Sportscaster Bob Costas lit a fuse on Sunday when he suggested a heinous murder-suicide committed by an NFL player might not have happened under stricter gun control.

Costas quoted from a column by Jason Whitlock during the broadcast of "NBC Sunday Night Football," which read:

"Our current gun culture simply ensures that more and more domestic disputes will end in the ultimate tragedy, and that more convenience-store confrontations over loud music coming from a car will leave more teenage boys bloodied and dead.

In the coming days, Belcherís actions will be analyzed through the lens of concussions and head injuries. Who knows? Maybe brain damage triggered his violent overreaction to a fight with his girlfriend. What I believe is, if he didnít possess/own a gun, he and Kasandra Perkins would both be alive today."

Costas wasn't out of line in throwing the specter of gun control into the living rooms and bars of the millions watching the Dallas-Philadelphia game. He raised an issue and both sides of it should applaud him for affording the chance to speak about it.

Costas showed the gumption that President Barack Obama has lacked in the wake of two major acts of gun violence in Arizona and Colorado during his term -- acts weighing on the national conscience. After Obama failed to respond with anything other than empathy, guns were notably absent from the presidential debates and election.
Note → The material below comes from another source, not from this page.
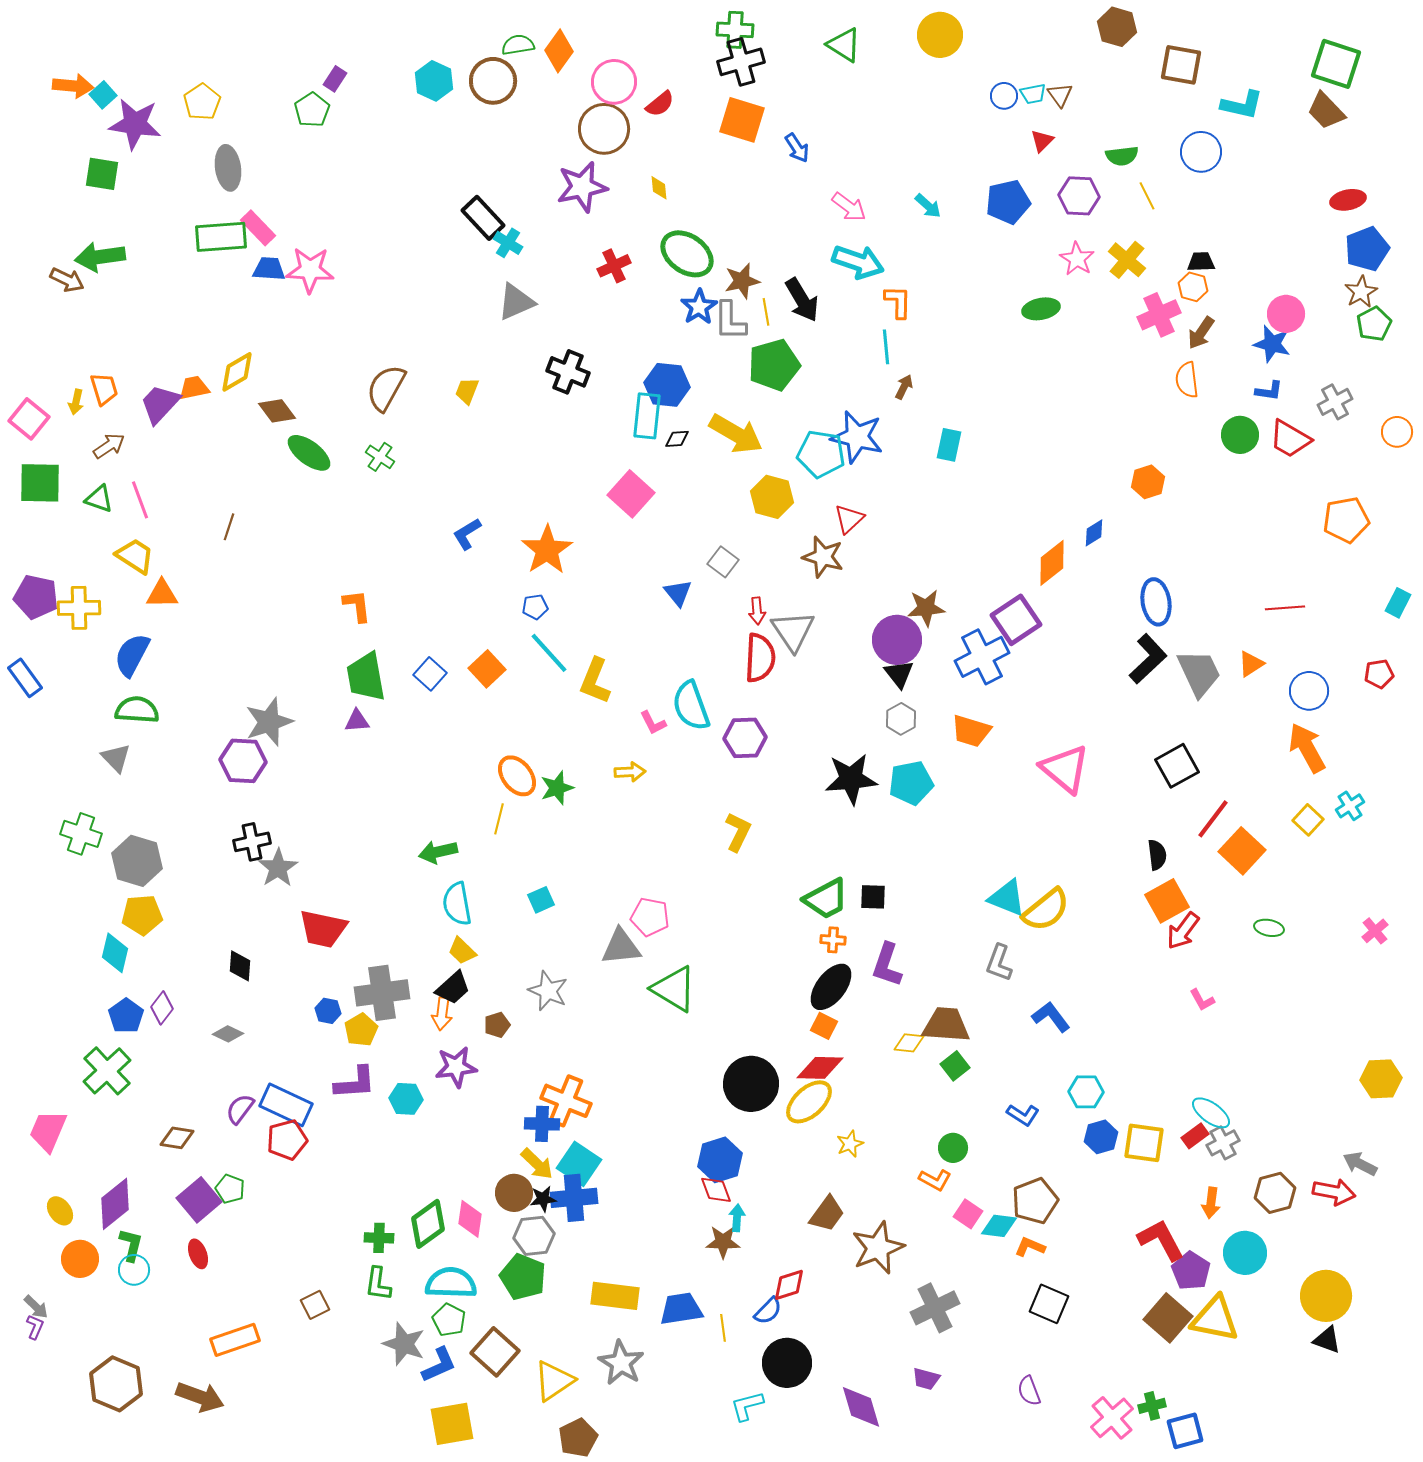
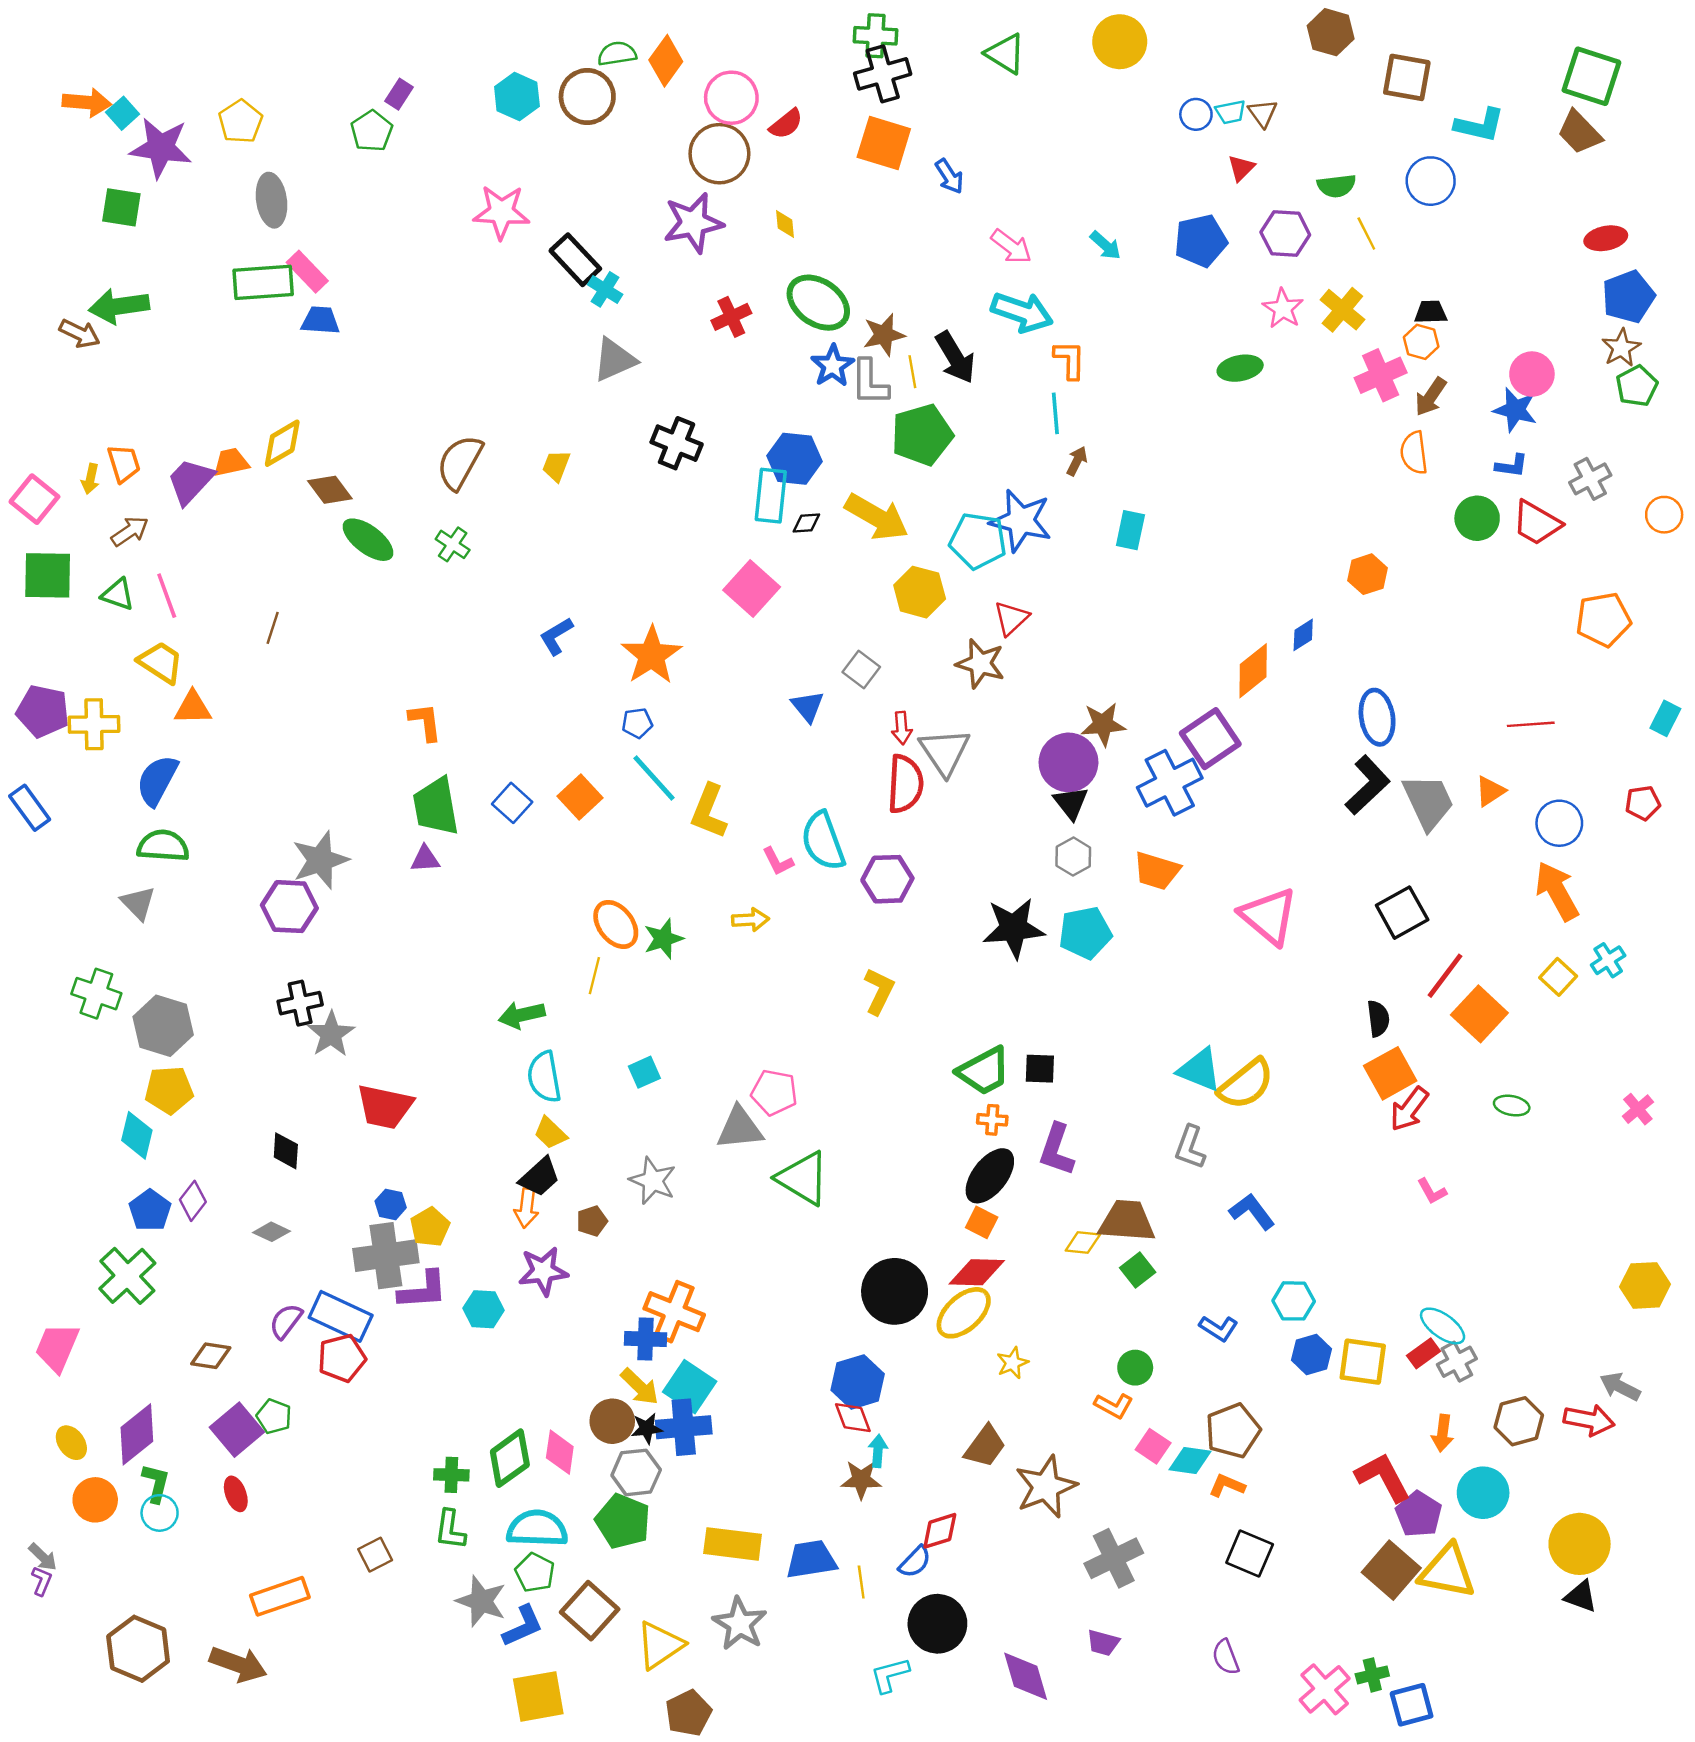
pink star: (310, 270) -> (501, 212), moved
gray cross: (382, 993) -> (386, 1256), moved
The president is a big football fan. Maybe he got the message?

Costas' remarks are also important because they drew a response from the National Rifle Association, something the tragedies in Tucson and Aurora failed to do.

NRA executive VP Wayne LaPierre said in a PR appearance on an NRA radio show that his phone started ringing "the minute" Costas made the remarks from people who were "just disgusted."

"They tune in to watch a sporting event, meanwhile what they get in regard to this cold-blooded murder that took place is they get a national sportscaster whining about his social agenda that he wants adopted to ban firearms and ban handguns," said the hyperbolic LaPierre.

I understand the position that worries about gun control infringing on a legitimate right of people to own guns for sport, defense or collecting. I grew up hunting and fishing and still roam that world. I can't comprehend, however, the NRA's position that the other side can't even make an opposing argument. But the organization has always relied more on its political muscle and pocketbook than a deft PR hand.

To his credit, Costas stood by his remarks after taking some fire, saying: "I am emphatically not backing off from anything I said."

Also, give him PR points for making his remarks as "God Bless America" poured over the PA.